■ YOUR OBJECTIVE:
Within the data below, count the lines that include "button" and give only the count.

[Rendered page images]
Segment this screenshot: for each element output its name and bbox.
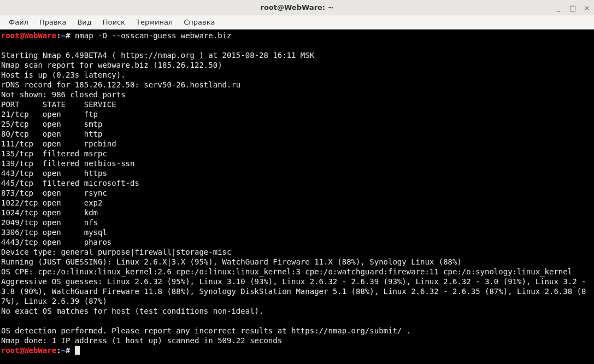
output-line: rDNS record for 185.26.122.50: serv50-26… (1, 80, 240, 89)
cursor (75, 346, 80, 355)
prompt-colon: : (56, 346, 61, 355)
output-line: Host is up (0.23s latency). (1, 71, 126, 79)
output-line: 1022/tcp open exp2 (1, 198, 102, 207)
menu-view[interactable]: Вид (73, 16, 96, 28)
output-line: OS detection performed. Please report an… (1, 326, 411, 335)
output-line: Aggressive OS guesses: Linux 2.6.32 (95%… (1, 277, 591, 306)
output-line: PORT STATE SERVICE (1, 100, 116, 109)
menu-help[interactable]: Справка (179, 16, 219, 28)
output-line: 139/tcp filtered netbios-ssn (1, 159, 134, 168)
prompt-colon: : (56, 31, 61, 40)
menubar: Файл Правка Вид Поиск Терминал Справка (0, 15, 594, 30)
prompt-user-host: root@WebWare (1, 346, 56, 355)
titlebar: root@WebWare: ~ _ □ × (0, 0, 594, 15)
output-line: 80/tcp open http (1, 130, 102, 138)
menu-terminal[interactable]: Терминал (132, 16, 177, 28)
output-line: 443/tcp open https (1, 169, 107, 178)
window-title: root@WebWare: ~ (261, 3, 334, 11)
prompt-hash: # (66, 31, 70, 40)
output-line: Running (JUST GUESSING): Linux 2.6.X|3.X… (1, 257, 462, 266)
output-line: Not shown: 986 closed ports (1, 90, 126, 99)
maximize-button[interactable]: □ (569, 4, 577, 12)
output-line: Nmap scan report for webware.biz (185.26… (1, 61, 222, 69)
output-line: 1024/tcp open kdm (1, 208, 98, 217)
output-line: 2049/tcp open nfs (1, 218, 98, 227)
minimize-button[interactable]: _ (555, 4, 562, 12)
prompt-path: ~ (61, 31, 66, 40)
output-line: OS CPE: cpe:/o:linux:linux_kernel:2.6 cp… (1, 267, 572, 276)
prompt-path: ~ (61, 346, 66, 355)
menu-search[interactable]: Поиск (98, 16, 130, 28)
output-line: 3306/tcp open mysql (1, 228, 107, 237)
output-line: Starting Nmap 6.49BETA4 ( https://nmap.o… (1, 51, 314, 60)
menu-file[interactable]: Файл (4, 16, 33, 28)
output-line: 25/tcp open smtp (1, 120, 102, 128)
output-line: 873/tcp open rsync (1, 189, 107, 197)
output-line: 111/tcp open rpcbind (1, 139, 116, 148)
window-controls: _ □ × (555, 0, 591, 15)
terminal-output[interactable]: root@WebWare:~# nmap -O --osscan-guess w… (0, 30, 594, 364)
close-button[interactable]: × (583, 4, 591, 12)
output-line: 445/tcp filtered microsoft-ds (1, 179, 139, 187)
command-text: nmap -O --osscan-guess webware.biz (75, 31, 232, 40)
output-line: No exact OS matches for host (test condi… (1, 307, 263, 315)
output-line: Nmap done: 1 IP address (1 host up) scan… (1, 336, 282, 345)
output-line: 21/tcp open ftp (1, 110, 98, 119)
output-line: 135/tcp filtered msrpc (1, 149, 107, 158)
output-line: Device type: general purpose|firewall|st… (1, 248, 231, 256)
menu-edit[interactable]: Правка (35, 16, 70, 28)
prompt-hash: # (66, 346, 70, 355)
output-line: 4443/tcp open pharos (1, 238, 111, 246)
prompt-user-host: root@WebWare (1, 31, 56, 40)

■ OUTPUT FOR THIS TASK:
3